Путница пригорюнилась и уставилась в окно.

[1902]

Об одном доме*

I. На Гремячем колодце

Мы третий день косили в Опасовском лесу. Был вечер, солнце село. Наш табор расположился на полянке, около лощины. Старики отбивали косы, костры трещали, и синий дым медленно стлался между кустами. Дальние полянки дымились легким туманом.

Я лежал на склоне лощины, около Гремячего колодца. Перед ужином мы выпили водки, и тяжелая усталость превратилась в приятную истому. Не хотелось шевелиться, сквозь охватившую глубокую задумчивость медленно проплывали чуть сознаваемые мысли; в просторном меркнувшем небе загорались звезды, и, казалось, никогда еще в нем не было столько тихой красоты.

Около меня, на пригорке, сидели и разговаривали три девки из нашего табора – Донька Коломенцова, Настасья и Аленка. Внизу был Гремячий ключ, холодный, чистый, как слеза; ручеек журчал в осоке, впадая в зацветшую сажалку; на узкой плотине стояли три старые ивы, и над ними светился серп молодого месяца.

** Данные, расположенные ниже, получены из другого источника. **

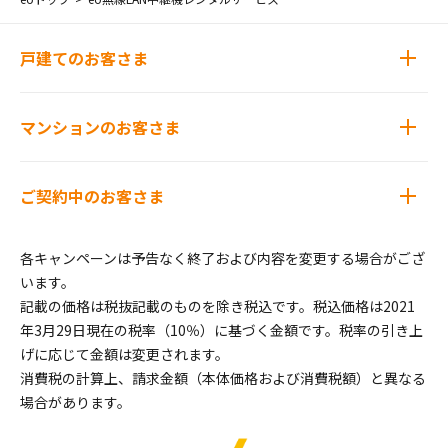
戸建てのお客さま
マンションのお客さま
ご契約中のお客さま
各キャンペーンは予告なく終了および内容を変更する場合がござ
います。
記載の価格は税抜記載のものを除き税込です。税込価格は2021
年3月29日現在の税率（10％）に基づく金額です。税率の引き上
げに応じて金額は変更されます。
消費税の計算上、請求金額（本体価格および消費税額）と異なる
場合があります。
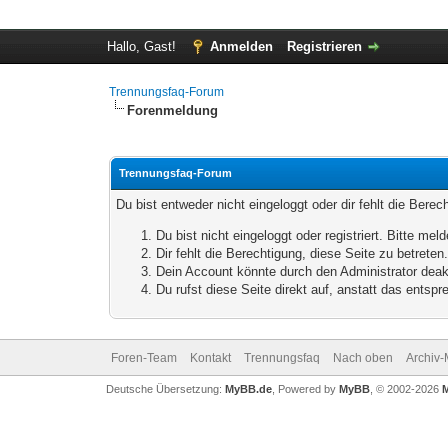
Hallo, Gast!
Anmelden
Registrieren
Trennungsfaq-Forum
Forenmeldung
Trennungsfaq-Forum
Du bist entweder nicht eingeloggt oder dir fehlt die Bere
Du bist nicht eingeloggt oder registriert. Bitte m
Dir fehlt die Berechtigung, diese Seite zu betrete
Dein Account könnte durch den Administrator deakt
Du rufst diese Seite direkt auf, anstatt das ents
Foren-Team
Kontakt
Trennungsfaq
Nach oben
Archiv
Deutsche Übersetzung:
MyBB.de
, Powered by
MyBB
, © 2002-2026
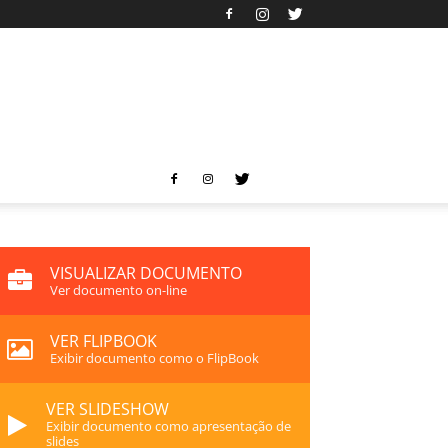
VISUALIZAR DOCUMENTO
Ver documento on-line
VER FLIPBOOK
Exibir documento como o FlipBook
VER SLIDESHOW
Exibir documento como apresentação de
slides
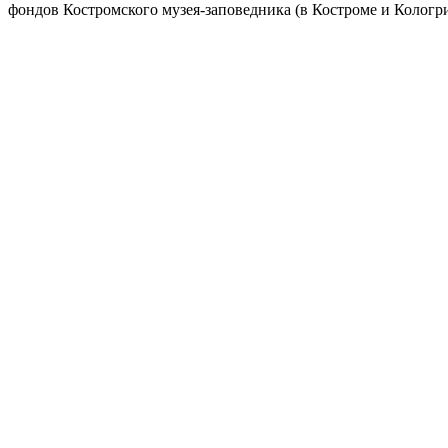
фондов Костромского музея-заповедника (в Костроме и Кологр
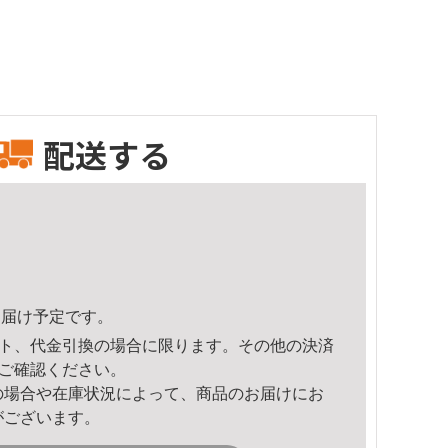
配送する
8頃のお届け予定です。
ト、代金引換の場合に限ります。その他の決済
ご確認ください。
の場合や在庫状況によって、商品のお届けにお
がございます。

Этот ключ, говорят, выбит из земли молнией и обладает целебною силою; на его дне, в чистом белом песке, всегда лежит масса образков и медных крестиков. А сейчас от Доньки я узнал, что и сажалка здесь тоже особенная: на ее тинистом дне лежит труп убитого прохожим солдатом черта. Дело было так: в давнее время шел через лес солдат; над лесом бушевала буря; солдат подошел к пруду и видит: с неба бьет громом в пруд, вода бурлит, а над водою мелькает чья-то косматая голова; как ударит громом – она в воду, а потом опять вынырнет. Солдат стоял за кустом, приложился из ружья, – бац! Стон прокатился по лесу, и голова исчезла под водой. Солдат испугался, думал – застрелил человека, а это Илья-пророк с неба в черта бил, да никак попасть не мог, а солдат ему подсобил.

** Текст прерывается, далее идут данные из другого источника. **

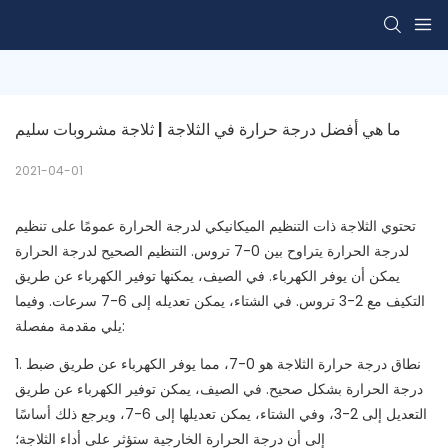
ما هي أفضل درجة حرارة في الثلاجة | ثلاجة مشروبات سليم
2021-04-01
تحتوي الثلاجة ذات التنظيم الميكانيكي لدرجة الحرارة عمومًا على تنظيم
لدرجة الحرارة يتراوح بين 0-7 تروس. التنظيم الصحيح لدرجة الحرارة
يمكن أن يوفر الكهرباء. في الصيف، يمكنها توفير الكهرباء عن طريق
التكيف مع 2-3 تروس. في الشتاء، يمكن تعديله إلى 6-7 سرعات. وفيما
يلي مقدمة مفصلة:
1. نطاق درجة حرارة الثلاجة هو 0-7، مما يوفر الكهرباء عن طريق ضبط
درجة الحرارة بشكل صحيح. في الصيف، يمكن توفير الكهرباء عن طريق
التعديل إلى 2-3، وفي الشتاء، يمكن تعديلها إلى 6-7، ويرجع ذلك أساسًا
إلى أن درجة الحرارة الخارجية ستؤثر على أداء الثلاجة؛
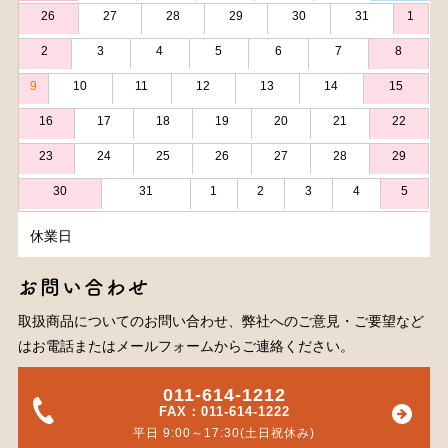
26
27
28
29
30
31
1
2
3
4
5
6
7
8
9
10
11
12
13
14
15
16
17
18
19
20
21
22
23
24
25
26
27
28
29
30
31
1
2
3
4
5
休業日
お問い合わせ
取扱商品についてのお問い合わせ、弊社へのご意見・ご要望など
はお電話またはメールフォームからご連絡ください。
011-614-1212
FAX：011-614-1222
平日 9:00～17:30(土日祝休み)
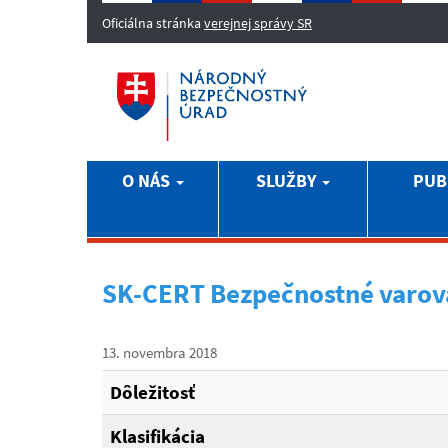
Oficiálna stránka
verejnej správy SR
O NÁS
SLUŽBY
PUB
SK-CERT Bezpečnostné varov
13. novembra 2018
Dôležitosť
Klasifikácia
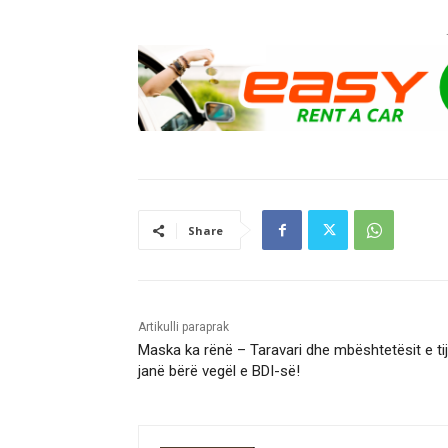
Share
Artikulli paraprak
Maska ka rënë – Taravari dhe mbështetësit e tij
janë bërë vegël e BDI-së!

Тайна этого пруда и ключа настраивала на особенный лад. И покосившийся крест над ключом, и черная вода в просветах зеленой тины, и старые ивы – все глядело значительно, таинственно и необычно. Ко всему этому странно подходила и сидевшая на пригорке Донька. Стройная, с продолговатым, задумчивым лицом, она рассказывала о загадочных «курдушах», которые водились в амбаре дернопольского лавочника Ивана Левонова. В лице Доньки было что-то удивительно одухотворенное, как бы прислушивающееся, и в то же время болезненное; прошлою осенью с нею было несколько припадков, и она слыла «порченою». Жила она душою в каком-то совсем особенном мире, полном таинственных сил и существ, и эти силы в ее присутствии как бы оживали и для других людей. Я смотрел на нее, и мне казалось – вот, в сумраке летнего вечера, над этим прудом с трупом черта, сидит задумчивая и серьезная Сказка.